Al-Askari’s statement echoes Shia religious leader Muqtada Sadr, who in late October called on the Iraqi government to close the US embassy in Baghdad because of Washington's support for Israel.

US Secretary of State Antony Blinken. (AFP)
US Secretary of State Antony Blinken. (AFP)

ERBIL (Kurdistan 24) - The spokesperson for the Iraqi militant group Kata’ib Hezbollah (KH), Abu Ali Al-Askari, in a statement on Monday issued a stark warning to the US in anticipation of a Baghdad visit by Secretary of State Antony Blinken.

“The visit of Antony Blinken, son of a Jew, America’s Secretary of State, is not welcome in the Iraq of Ali and Hussein, and if he comes, we will meet him with an unprecedented escalation,” Al-Askari's statement read, while making a xenophobic reference.

The militant group, which was listed as a terror organization by the US in 2009, also warned that if the siege of Gaza continues, the group will “work to close American interests in Iraq and disrupt them in the region.”

The ultimate goal is to close “the American embassy and [prevent] those holding American citizenship from entering the country.

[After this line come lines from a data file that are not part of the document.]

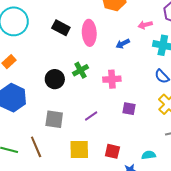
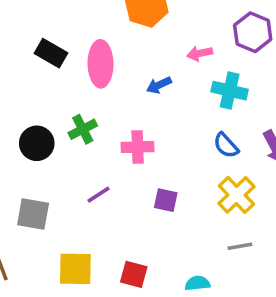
purple line: (91, 116) -> (99, 195), moved

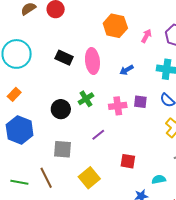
pink arrow: (200, 53) -> (146, 36), moved, turned 136
purple square: (166, 200) -> (140, 102), moved
yellow square: (75, 269) -> (89, 178), turned -35
red square: (134, 274) -> (128, 161), moved

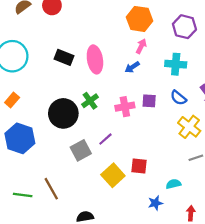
orange hexagon: (115, 26) -> (139, 19), moved
pink arrow: (146, 36) -> (141, 46), moved
black circle: (61, 109) -> (63, 113), size x1.4
gray square: (63, 149) -> (81, 150), moved, turned -30
yellow square: (89, 178) -> (113, 175), moved

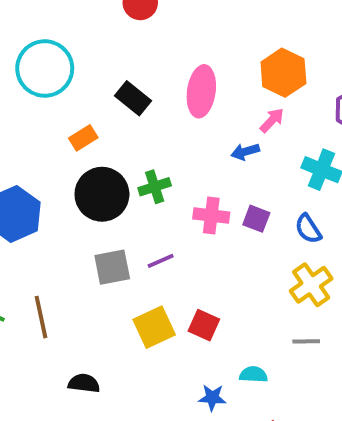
pink ellipse: (95, 59) -> (201, 91), moved
orange rectangle: (12, 100) -> (83, 138), moved

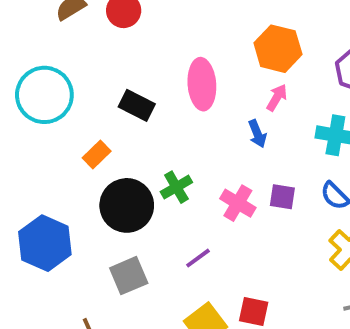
blue arrow: (245, 152) -> (257, 134), turned -84
pink cross: (211, 216) -> (238, 203), turned 36
gray square: (112, 267) -> (129, 276), moved

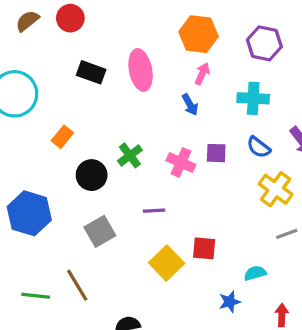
black rectangle: (137, 105) -> (91, 72), moved
black circle: (127, 205) -> (92, 175), size x0.7
purple line: (198, 258) -> (154, 211), turned 40

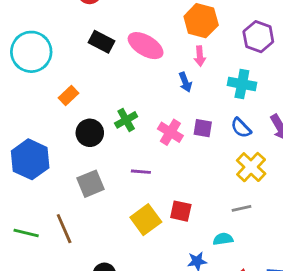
pink ellipse: (141, 70) -> (146, 46), turned -56
pink arrow: (202, 74) -> (200, 56), turned 144
gray line: (287, 234) -> (241, 208), moved

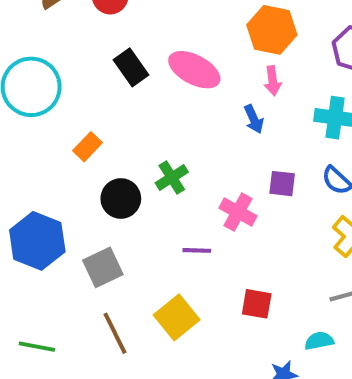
black rectangle: (102, 42) -> (131, 67), turned 30
pink cross: (170, 132) -> (238, 212), moved
gray square: (91, 184) -> (103, 267), moved
yellow square: (146, 220) -> (177, 317), moved
brown line: (64, 229) -> (115, 333), moved

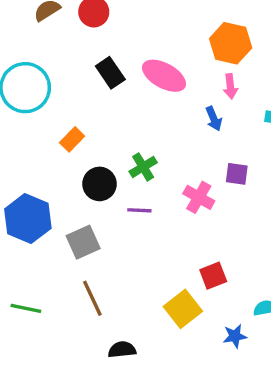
purple line: (197, 250) -> (139, 210), moved
red square: (257, 304) -> (213, 276), turned -32
yellow square: (177, 317) -> (183, 309), moved

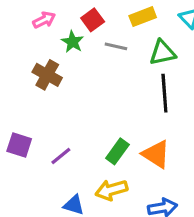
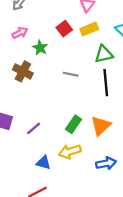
red square: (93, 20) -> (64, 29), moved
gray line: (116, 46) -> (71, 74), moved
orange triangle: (156, 154) -> (101, 126), turned 45

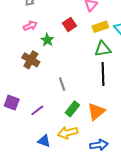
yellow rectangle: (89, 29) -> (100, 27), moved
gray line: (71, 74) -> (62, 84), moved, turned 56

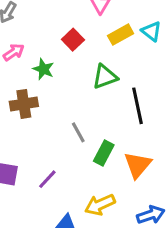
green triangle: (103, 49) -> (105, 77), moved
brown cross: (31, 60) -> (24, 104), turned -30
green rectangle: (72, 109) -> (104, 153), moved

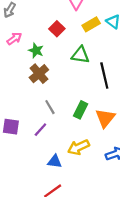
green triangle: (105, 77) -> (80, 55), turned 30
brown cross: (24, 104) -> (39, 74), moved, turned -30
gray line: (78, 132) -> (50, 107), moved

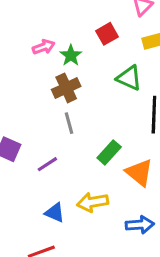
pink arrow: (14, 39) -> (44, 47), moved
gray line: (50, 107) -> (69, 123), moved
orange triangle: (105, 118) -> (139, 173), turned -45

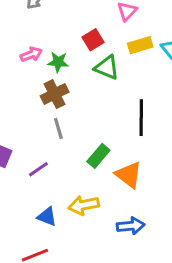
green star: (71, 55) -> (58, 62), turned -30
green triangle: (129, 78) -> (107, 68), moved

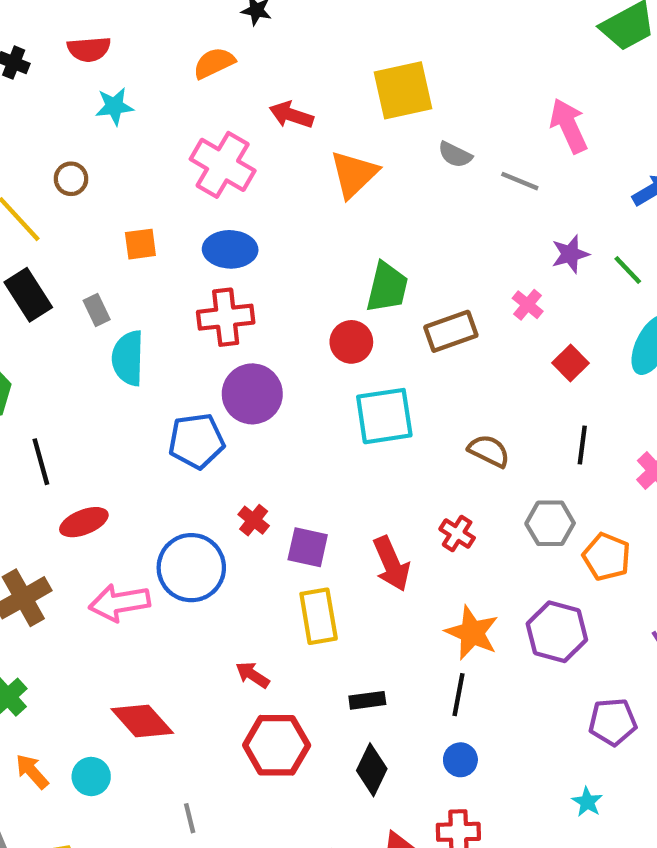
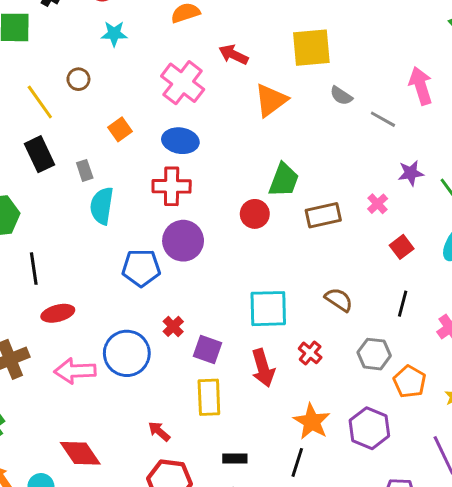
orange square: (140, 244) -> (120, 129), turned -35
cyan square: (384, 416) -> (268, 309), moved

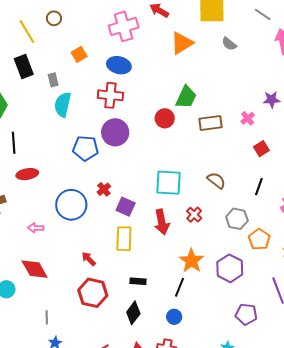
pink cross: (183, 83) -> (124, 26), turned 32
gray line: (383, 119) -> (263, 14), moved
pink arrow: (75, 371) -> (36, 228), moved, size x0.6

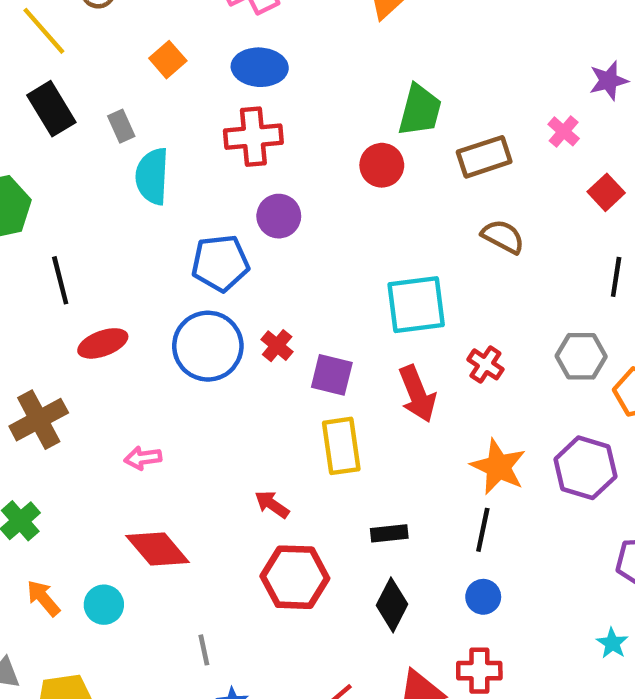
purple circle: (115, 132) -> (279, 216), size x0.7
brown semicircle: (216, 180) -> (503, 237), moved
blue circle: (71, 205) -> (208, 346), moved

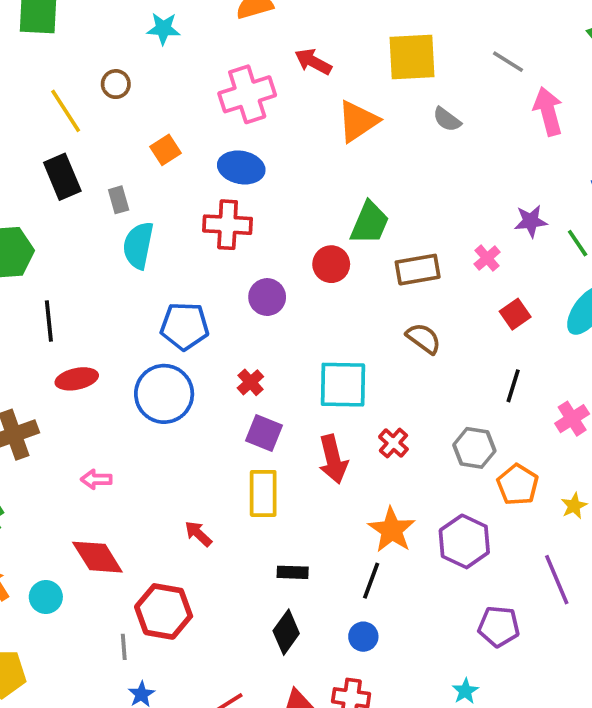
purple circle: (279, 216) -> (267, 297), moved
red cross: (277, 346) -> (250, 382), moved
red hexagon: (295, 577) -> (164, 611), moved

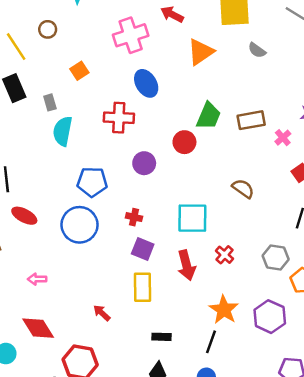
blue ellipse: (241, 167) -> (146, 83), moved, turned 48
brown rectangle: (418, 270) -> (251, 120), moved
red ellipse: (77, 379) -> (24, 216), turned 40
red cross: (250, 382) -> (134, 217), turned -35

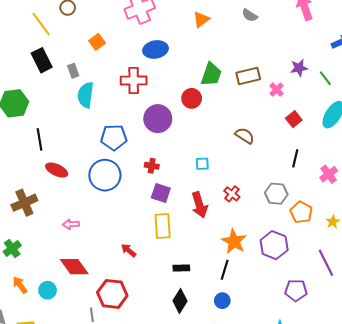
orange triangle: (201, 52) -> (201, 19), size x0.7
blue ellipse: (146, 83) -> (156, 49), turned -65
purple circle: (144, 163) -> (158, 119), size x1.4
cyan square: (192, 218) -> (202, 164), size x0.5

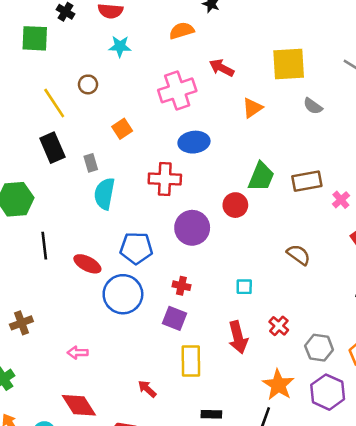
red ellipse: (57, 170) -> (87, 264), moved
purple square: (161, 193) -> (174, 318), moved
gray hexagon: (276, 194) -> (319, 348), moved
brown cross: (24, 203) -> (21, 323), size x0.7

We will get to it in our own, non-peaceful way, because dealing with murderers is cowardice,” Al-Askari concluded.

Al-Askari’s statement echoes Shia religious leader Muqtada Sadr, who in late October called on the Iraqi government to close the US Embassy in Baghdad because of Washington's support for Israel.

Moreover, the statement comes as an Iraqi government source to Shafaq News Agency confirmed that Blinken is scheduled to visit Sunday night.

KH is believed to receive funding from Iran, and is one of several such militant groups operating in Iraq, part of the Popular Mobilization Forces (PMF) alliance of Shia militias.

The group is also part of the Islamic Resistance in Iraq (IRI), a movement that claimed responsibility for several drone and missile strikes on Coalition bases in Iraq and Syria, including several attacks in Erbil, since the outbreak of the recent Israel-Hamas conflict.

As the Washington Institute’s Hamdi Malik and Michael Knights state, the IRI is “an umbrella brand matching the nomenclature that all Iran-backed Iraqi armed groups have previously used to describe themselves, often as the prefix to their specific group names."

"Moreover, top groups such as Kataib Hezbollah (KH) have not made separate or competing claims for attacks in their typical areas of operations (such as al-Asad [Airbase]). Therefore, it is highly likely that groups like KH, Asaib Ahl al-Haq, and Kataib Sayyid al-Shuhada consider themselves part of the IRI brand,” they concluded.